Earliest Practical Gatling Gun

How early could Gatling gun like those we know today come in to operation? Its not much of an innovation. More like a new application of old ideas. What it boils down to is that by motorizing a technology from 1860s we now have the highest possible ROF for a normal gun (not considering Metal storm completely different system). I'm not 100% but i think I saw on the History Channel that Gatling himself had ideas for motorizing his gun but it wasn't feasable at the time.

When would motorizin the gun be practical. How would this change events.

I could see them becoming feasable during WW 1 but there wouldnt be much of a need for it, and it would be but on the back burner till WW2.

Once we come to WW2 however the tecnology become available to realy exploit it. How would this influence plane design and ship defense?
 
AFAIR the precision machining of cartridges required to make machine guns really reliable came in the course of the 1890s, so around then. The technology for electric motors exists since the 1870s, but the power required to crank a Gatling at high speed will do bad things to its mechanism when it jams.
 

Markus

Banned
What carlton said, but like you hinted; why build it in the first place? The rate of fire will be insane and there is not target requiring such a ROF.
WW2 does not change that. 20mm guns were replaced by 37/40mm ones not because the former´s ROF was too low, but mainly because they lacked range.

However, a 40mm Gatling would save a lot of space compared to a 40mm quad mount.

IMO no one will look into it before the mid-30 and even than multi barrel "conventional" guns are a much more likely sollution, since they can be implemented with little development.
 
A Gatling was actually motorised in the 1890s and hit c.3,000 rpm IIRC, but at the time no-one could see a need for a gun which wasted ammo at such a prodigious rate.

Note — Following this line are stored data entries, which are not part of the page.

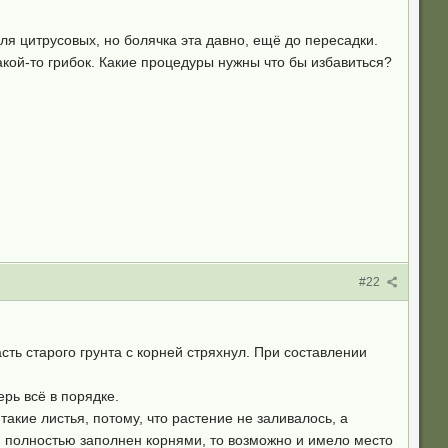
ля цитрусовых, но болячка эта давно, ещё до пересадки.
акой-то грибок. Какие процедуры нужны что бы избавиться?
#22
сть старого грунта с корней стряхнул. При составлении
ерь всё в порядке.
такие листья, потому, что растение не заливалось, а
ом полностью заполнен корнями, то возможно и имело место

The problem with a WW2 aircraft Gatling is that fighter guns were generally mounted either in the wings, or in the cowling alongside the engine: in either case, they needed to be slim (which a Gatling certainly isn't). Even in bomber installations the bulky barrel group would have caused problems when turned sideways, because of the huge air drag. The only suitable installation would have been fixed in the fuselage of a twin-engined fighter or attack plane (e.g. the P-38 Lightning or A-20). And it didn't really make sense to adopt a special gun for such limited use - it was easier to just fit a bunch of conventional guns together.